YOUR ASSIGNMENT: Could you copy every line of the data that contains "years"?

*** Opening PROVIDED MATERIAL ***

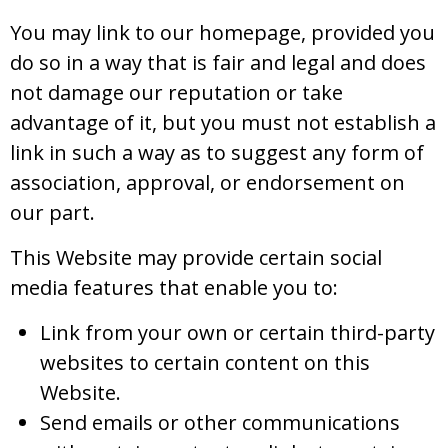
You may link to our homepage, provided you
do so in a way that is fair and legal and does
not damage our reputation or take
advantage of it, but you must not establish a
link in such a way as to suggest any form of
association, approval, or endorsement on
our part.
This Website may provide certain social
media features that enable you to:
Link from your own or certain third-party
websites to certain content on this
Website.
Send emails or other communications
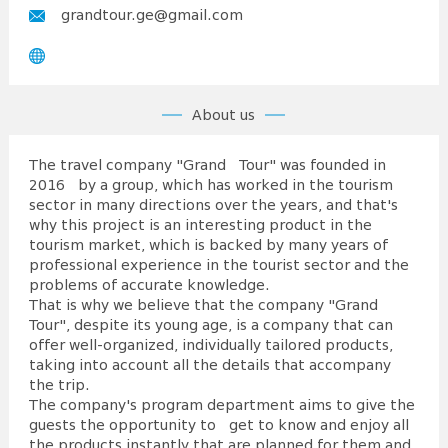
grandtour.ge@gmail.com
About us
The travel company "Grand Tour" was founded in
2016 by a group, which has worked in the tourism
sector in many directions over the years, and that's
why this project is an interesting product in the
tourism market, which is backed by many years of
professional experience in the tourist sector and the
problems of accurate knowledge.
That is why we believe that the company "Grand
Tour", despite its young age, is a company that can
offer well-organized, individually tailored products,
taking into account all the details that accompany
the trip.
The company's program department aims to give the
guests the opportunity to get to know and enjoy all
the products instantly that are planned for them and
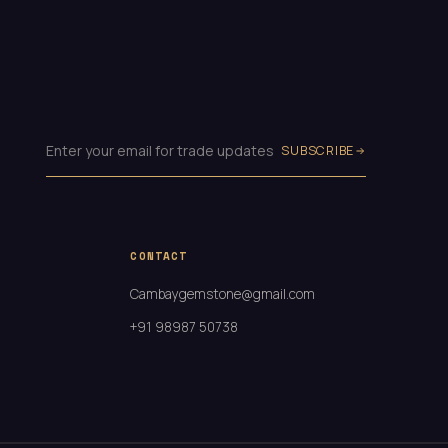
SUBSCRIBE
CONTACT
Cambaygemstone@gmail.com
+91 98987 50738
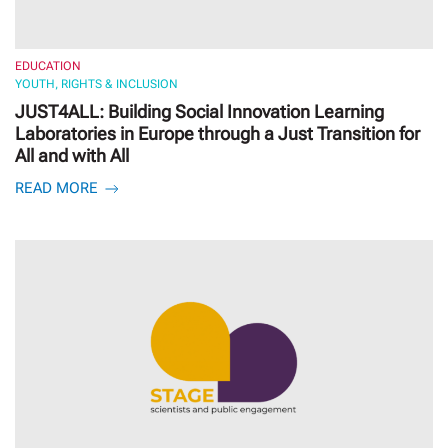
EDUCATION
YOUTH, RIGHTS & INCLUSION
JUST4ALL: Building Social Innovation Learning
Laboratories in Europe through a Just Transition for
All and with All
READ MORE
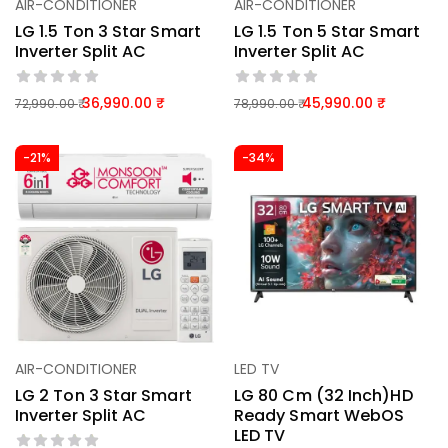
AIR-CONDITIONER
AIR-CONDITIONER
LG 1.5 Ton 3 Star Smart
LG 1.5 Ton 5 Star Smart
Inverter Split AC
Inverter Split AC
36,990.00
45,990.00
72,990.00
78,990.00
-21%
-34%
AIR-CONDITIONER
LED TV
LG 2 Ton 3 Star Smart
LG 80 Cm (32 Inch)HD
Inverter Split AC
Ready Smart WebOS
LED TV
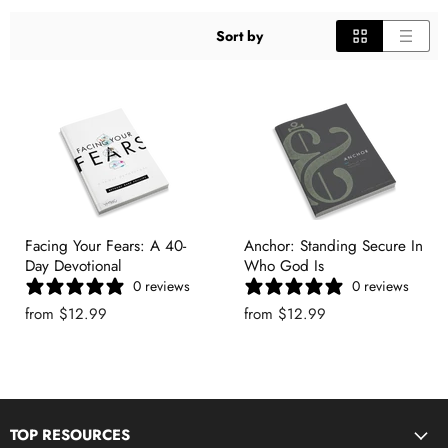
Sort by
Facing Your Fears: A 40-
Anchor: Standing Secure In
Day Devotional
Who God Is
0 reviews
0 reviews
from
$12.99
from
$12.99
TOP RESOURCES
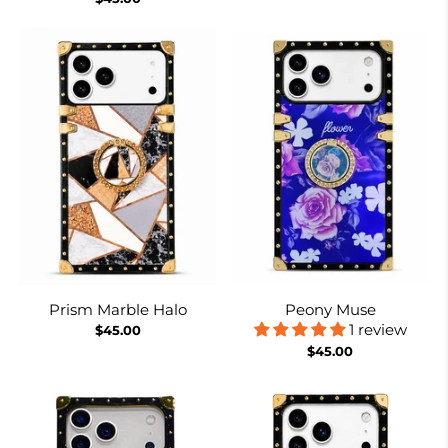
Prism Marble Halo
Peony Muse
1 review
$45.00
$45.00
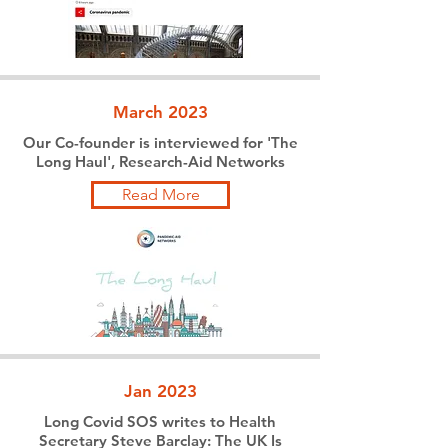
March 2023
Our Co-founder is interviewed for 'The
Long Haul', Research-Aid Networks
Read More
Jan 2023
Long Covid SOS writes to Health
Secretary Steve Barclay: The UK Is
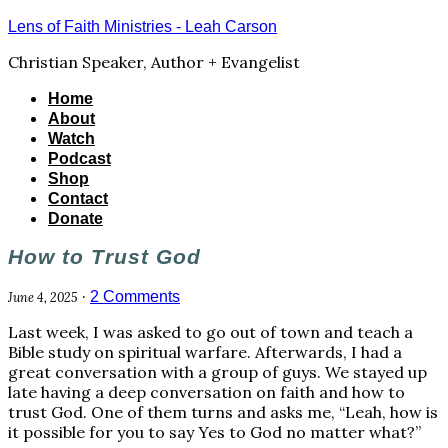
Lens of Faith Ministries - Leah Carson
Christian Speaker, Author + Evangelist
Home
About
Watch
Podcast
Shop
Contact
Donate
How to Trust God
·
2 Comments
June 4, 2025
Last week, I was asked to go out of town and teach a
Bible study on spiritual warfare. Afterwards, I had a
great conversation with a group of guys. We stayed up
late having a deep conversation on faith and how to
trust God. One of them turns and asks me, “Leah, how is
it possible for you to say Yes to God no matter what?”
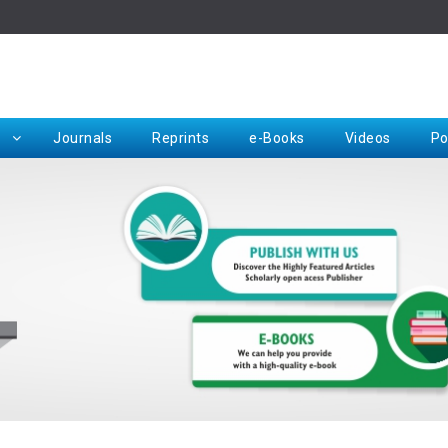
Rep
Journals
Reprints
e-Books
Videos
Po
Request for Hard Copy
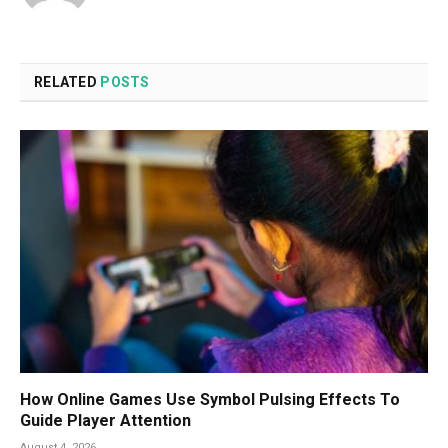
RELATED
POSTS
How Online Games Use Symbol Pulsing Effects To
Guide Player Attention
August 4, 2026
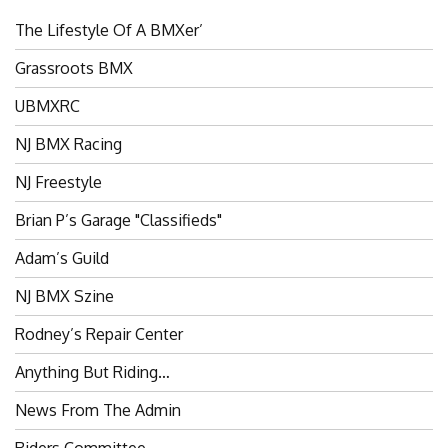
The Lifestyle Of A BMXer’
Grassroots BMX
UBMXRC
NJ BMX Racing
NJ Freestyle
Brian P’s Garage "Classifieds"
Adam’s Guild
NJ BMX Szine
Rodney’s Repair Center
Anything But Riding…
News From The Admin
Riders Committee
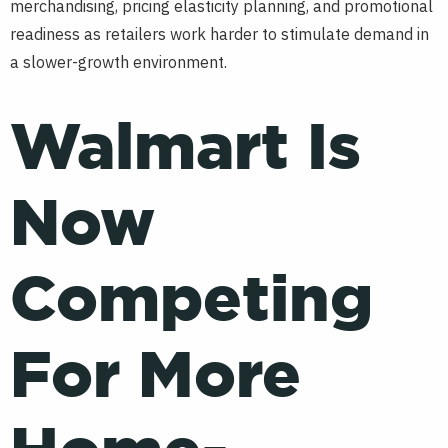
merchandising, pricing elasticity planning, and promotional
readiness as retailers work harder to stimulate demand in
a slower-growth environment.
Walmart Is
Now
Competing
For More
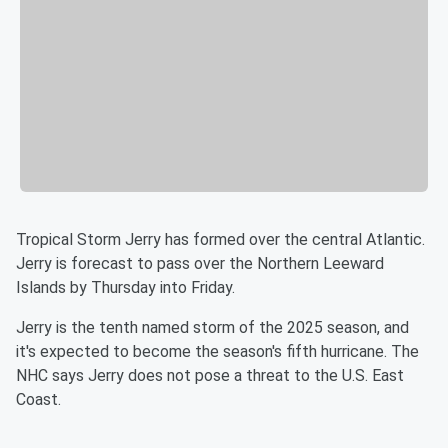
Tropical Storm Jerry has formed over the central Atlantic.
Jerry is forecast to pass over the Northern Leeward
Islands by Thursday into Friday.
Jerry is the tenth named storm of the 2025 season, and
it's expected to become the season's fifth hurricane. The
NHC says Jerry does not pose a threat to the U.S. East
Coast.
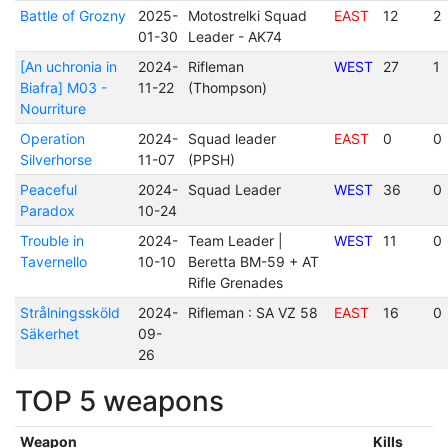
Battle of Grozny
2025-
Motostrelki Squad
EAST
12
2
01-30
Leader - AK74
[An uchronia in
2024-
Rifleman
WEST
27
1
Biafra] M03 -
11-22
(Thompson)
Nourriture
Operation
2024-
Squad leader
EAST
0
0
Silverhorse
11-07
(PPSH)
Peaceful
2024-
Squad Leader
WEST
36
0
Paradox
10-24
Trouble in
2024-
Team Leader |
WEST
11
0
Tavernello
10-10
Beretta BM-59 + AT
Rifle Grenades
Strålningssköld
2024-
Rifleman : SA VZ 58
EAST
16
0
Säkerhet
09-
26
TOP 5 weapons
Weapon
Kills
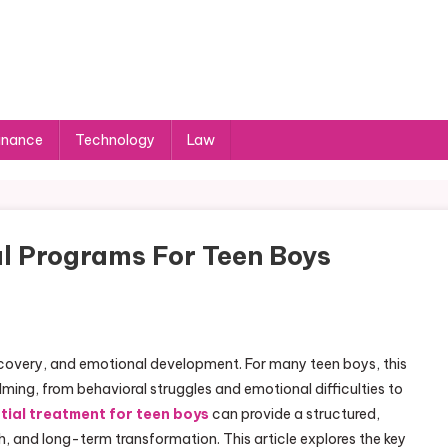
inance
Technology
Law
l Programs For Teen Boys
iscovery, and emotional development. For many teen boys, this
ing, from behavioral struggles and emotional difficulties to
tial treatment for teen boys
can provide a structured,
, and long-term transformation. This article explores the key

*** Closing PROVIDED MATERIAL ***

THE COMPLETED TASK:
sector in many directions over the years, and that's
tourism market, which is backed by many years of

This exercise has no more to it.